Records for processing:
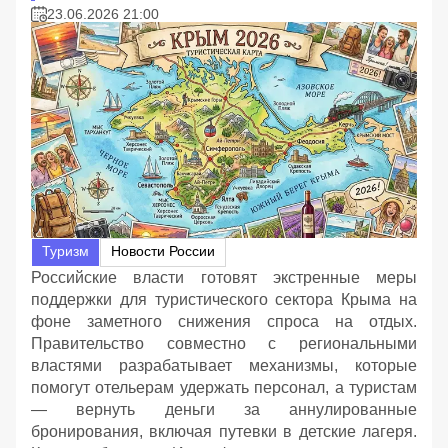
23.06.2026 21:00
Туризм
Новости России
Российские власти готовят экстренные меры
поддержки для туристического сектора Крыма на
фоне заметного снижения спроса на отдых.
Правительство совместно с региональными
властями разрабатывает механизмы, которые
помогут отельерам удержать персонал, а туристам
— вернуть деньги за аннулированные
бронирования, включая путевки в детские лагеря.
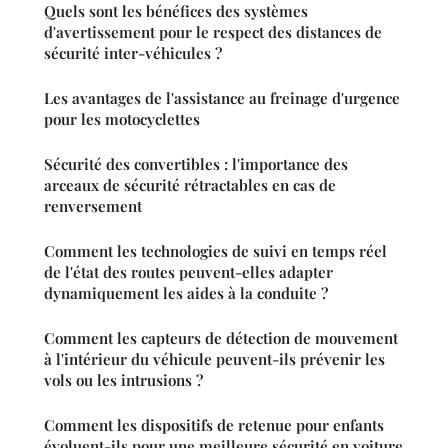
Quels sont les bénéfices des systèmes
d'avertissement pour le respect des distances de
sécurité inter-véhicules ?
Les avantages de l'assistance au freinage d'urgence
pour les motocyclettes
Sécurité des convertibles : l'importance des
arceaux de sécurité rétractables en cas de
renversement
Comment les technologies de suivi en temps réel
de l'état des routes peuvent-elles adapter
dynamiquement les aides à la conduite ?
Comment les capteurs de détection de mouvement
à l'intérieur du véhicule peuvent-ils prévenir les
vols ou les intrusions ?
Comment les dispositifs de retenue pour enfants
évoluent-ils pour une meilleure sécurité en voiture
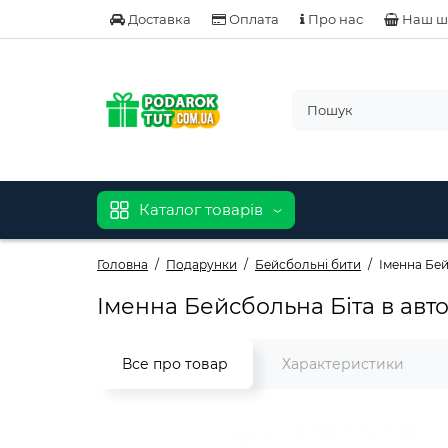
Доставка
Оплата
Про нас
Наш ш
Каталог товарів
Головна
Подарунки
Бейсбольні бити
Іменна Бей
Іменна Бейсбольна Біта в авт
Все про товар
Характеристики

Brief: Transcribe the listing above exactly, leaving every picture out.

Response for this exercise:
23.06.2026 21:00
Туризм
Новости России
Российские власти готовят экстренные меры
поддержки для туристического сектора Крыма на
фоне заметного снижения спроса на отдых.
Правительство совместно с региональными
властями разрабатывает механизмы, которые
помогут отельерам удержать персонал, а туристам
— вернуть деньги за аннулированные
бронирования, включая путевки в детские лагеря.
Quels sont les bénéfices des systèmes
d'avertissement pour le respect des distances de
sécurité inter-véhicules ?
Les avantages de l'assistance au freinage d'urgence
pour les motocyclettes
Sécurité des convertibles : l'importance des
arceaux de sécurité rétractables en cas de
renversement
Comment les technologies de suivi en temps réel
de l'état des routes peuvent-elles adapter
dynamiquement les aides à la conduite ?
Comment les capteurs de détection de mouvement
à l'intérieur du véhicule peuvent-ils prévenir les
vols ou les intrusions ?
Comment les dispositifs de retenue pour enfants
évoluent-ils pour une meilleure sécurité en voiture
Доставка
Оплата
Про нас
Наш ш
Каталог товарів
Головна
Подарунки
Бейсбольні бити
Іменна Бей
Іменна Бейсбольна Біта в авт
Все про товар
Характеристики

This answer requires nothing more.